Glenn Perry, general manager, embedded systems division, said Mentor’s interest in the automotive sector dates back to 1991, adding its software can now be found in more than 100million cars.
“What’s happened,” said Perry, “is that some OEMs feel they’ll be out of business if they don’t have ADAS or autonomous driving solutions. They’ve been taking lower level ADAS functions – such as adaptive cruise control (ACC) and lane departure warning systems – and cobbling them together to get ‘more ADAS’. Meanwhile, Ford and GM are spending billions to acquire the technology.”
In parallel is the growth in the number of ECUs. “There’s more than 100 ECUs in some cars and every time a new function is added, OEMs tend to add another ECU. It’s becoming unmanageable,” Perry contended.
Current ADAS systems take input sensors such as radar or LIDAR. However, initial processing is performed at the sensor and the result is transmitted via the car network to the ACC module, for example, for further processing.
“This arrangement has inherent challenges,” Perry argued. “There’s data processing latency at the edge nodes, as well as incremental cost and higher power consumption. But, at the end of the day, it’s a partial data set and if you have two or three other sensors, each will generate its own partial data set and doesn’t know about data from the other sensors.”
“We decided this architecture didn’t work, so we stepped back and started again with a clean slate, asking ‘how do you design the system?’.”

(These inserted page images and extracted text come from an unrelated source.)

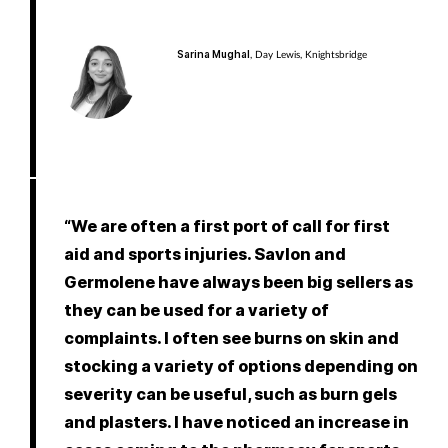
Sarina Mughal
, Day Lewis, Knightsbridge
“We are often a first port of call for first
aid and sports injuries. Savlon and
Germolene have always been big sellers as
they can be used for a variety of
complaints. I often see burns on skin and
stocking a variety of options depending on
severity can be useful, such as burn gels
and plasters. I have noticed an increase in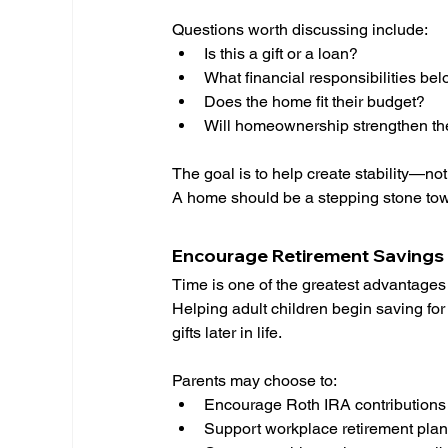
Questions worth discussing include:
Is this a gift or a loan?
What financial responsibilities bel
Does the home fit their budget?
Will homeownership strengthen thei
The goal is to help create stability—not 
A home should be a stepping stone towa
Encourage Retirement Savings 
Time is one of the greatest advantages
Helping adult children begin saving fo
gifts later in life.
Parents may choose to:
Encourage Roth IRA contributions
Support workplace retirement plan 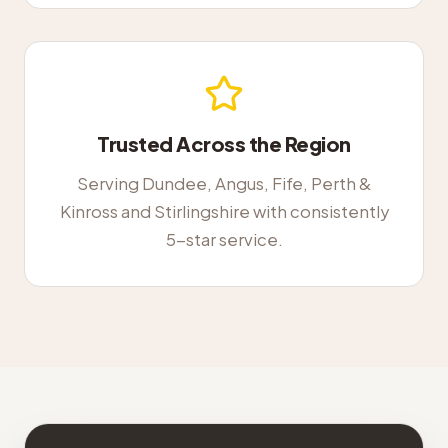
Trusted Across the Region
Serving Dundee, Angus, Fife, Perth &
Kinross and Stirlingshire with consistently
5-star service.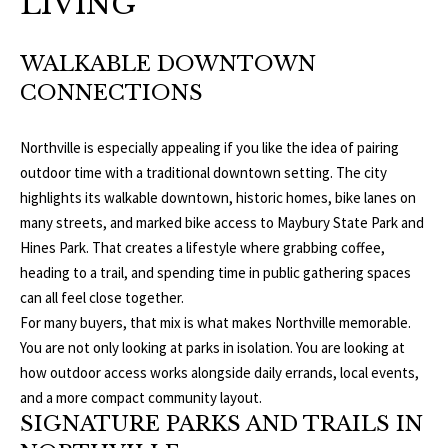
LIVING
b
E
e
S
s
WALKABLE DOWNTOWN
u
CONNECTIONS
E
r
A
e
Northville is especially appealing if you like the idea of pairing
t
outdoor time with a traditional downtown setting. The city
R
o
highlights its walkable downtown, historic homes, bike lanes on
g
C
many streets, and marked bike access to Maybury State Park and
e
Hines Park. That creates a lifestyle where grabbing coffee,
H
t
heading to a trail, and spending time in public gathering spaces
b
can all feel close together.
a
H
For many buyers, that mix is what makes Northville memorable.
c
You are not only looking at parks in isolation. You are looking at
k
O
how outdoor access works alongside daily errands, local events,
t
and a more compact community layout.
M
o
SIGNATURE PARKS AND TRAILS IN
y
E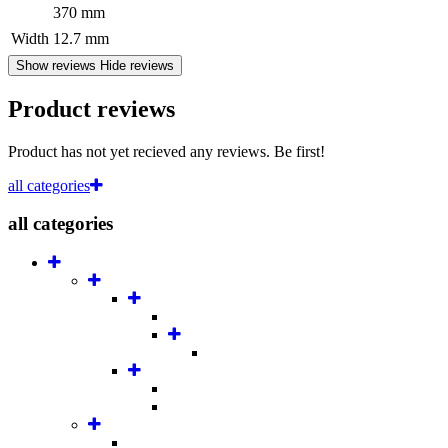
370 mm
Width
12.7 mm
Show reviews
Hide reviews
Product reviews
Product has not yet recieved any reviews. Be first!
all categories
all categories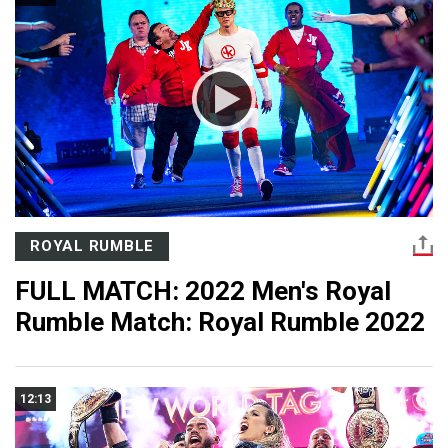
ROYAL RUMBLE
FULL MATCH: 2022 Men's Royal
Rumble Match: Royal Rumble 2022
12:13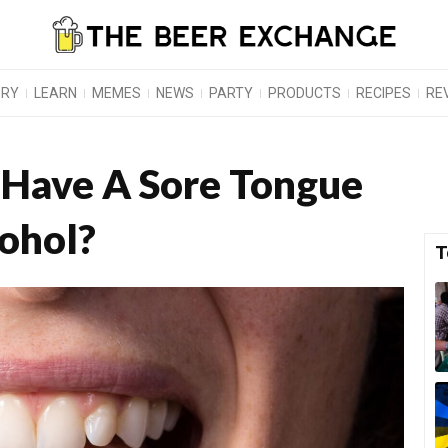
ORY
LEARN
MEMES
NEWS
PARTY
PRODUCTS
RECIPES
RE
 Have A Sore Tongue
cohol?
T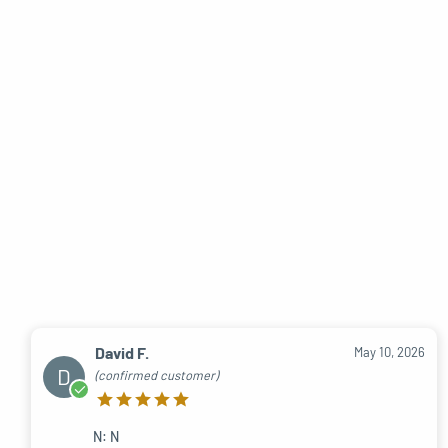
David F.
May 10, 2026
D
(confirmed customer)
N: N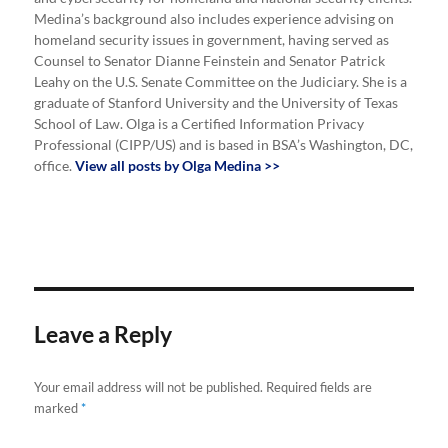
Medina’s background also includes experience advising on
homeland security issues in government, having served as
Counsel to Senator Dianne Feinstein and Senator Patrick
Leahy on the U.S. Senate Committee on the Judiciary. She is a
graduate of Stanford University and the University of Texas
School of Law. Olga is a Certified Information Privacy
Professional (CIPP/US) and is based in BSA’s Washington, DC,
office.
View all posts by Olga Medina >>
Leave a Reply
Your email address will not be published.
Required fields are
marked
*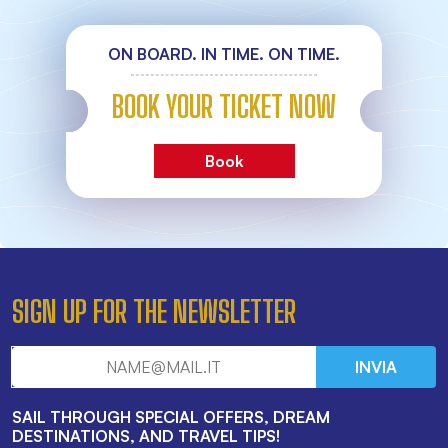
ON BOARD. IN TIME. ON TIME.
BOOK YOUR TICKET NOW
Book
SIGN UP FOR THE NEWSLETTER
INVIA
SAIL THROUGH SPECIAL OFFERS, DREAM
DESTINATIONS, AND TRAVEL TIPS!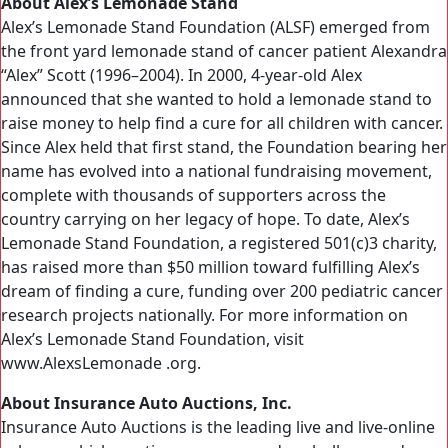
About Alex’s Lemonade Stand
Alex’s Lemonade Stand Foundation (ALSF) emerged from
the front yard lemonade stand of cancer patient Alexandra
“Alex” Scott (1996–2004). In 2000, 4-year-old Alex
announced that she wanted to hold a lemonade stand to
raise money to help find a cure for all children with cancer.
Since Alex held that first stand, the Foundation bearing her
name has evolved into a national fundraising movement,
complete with thousands of supporters across the
country carrying on her legacy of hope. To date, Alex’s
Lemonade Stand Foundation, a registered 501(c)3 charity,
has raised more than $50 million toward fulfilling Alex’s
dream of finding a cure, funding over 200 pediatric cancer
research projects nationally. For more information on
Alex’s Lemonade Stand Foundation, visit
www.AlexsLemonade .org.
About Insurance Auto Auctions, Inc.
Insurance Auto Auctions is the leading live and live-online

Mentor’s answer was to remove the edge processing operations, operating instead on raw data in a central unit – DRS360. “This approach removes latency, lowers cost and power consumption,” Perry said. “When you have a fused data set in one map, you can apply a neural network and machine learning. These will operate more efficiently than they would with separate data sets.”
The DRS360 solution has three elements: a Xilinx UltraScale+ MPSoC, for sensor processing and control and data fusion; an SoC, to handle ADAS and autonomous driving functionality; and an MCU, to connect with the vehicle network gateway. According to Perry, the system consumes 100W – ‘dramatically lower’ than other systems.
“We selected the MPSoC for a couple of reasons,” Perry observed. “We have focused on algorithms which do time and space data fusion; that’s complex to do, but efficient, and we accelerate that through hardware.
“It’s also a flexible architecture, because we can’t predict all the interfaces that will emerge. An FPGA means DRS360 can adapt to future needs, because customers always like to make modifications.”
DRS360 is an open architecture design, which means OEMs and Tier 1s can add their own algorithms or ‘tweak’ the system to get more acceleration. “But it’s 90% of the way to production,” Perry said, adding “we have also designed it so OEMs can retrofit other FPGAs if needed.”
Security is also a consideration. “The module has been designed to minimise the number of attack surfaces and to eliminate the need for an intermediate network that may be able to be attacked. It is also protected against attacks via V2X, short range comms or 5G,” Perry claimed.
He anticipates two use cases for DRS360. “While it’s designed for Level 5, users can scale it down and get processing power benefits, or they can focus on developing at the highest level.”
Vehicles featuring DRS360 are expected to appear in the early 2020s, Perry concluded.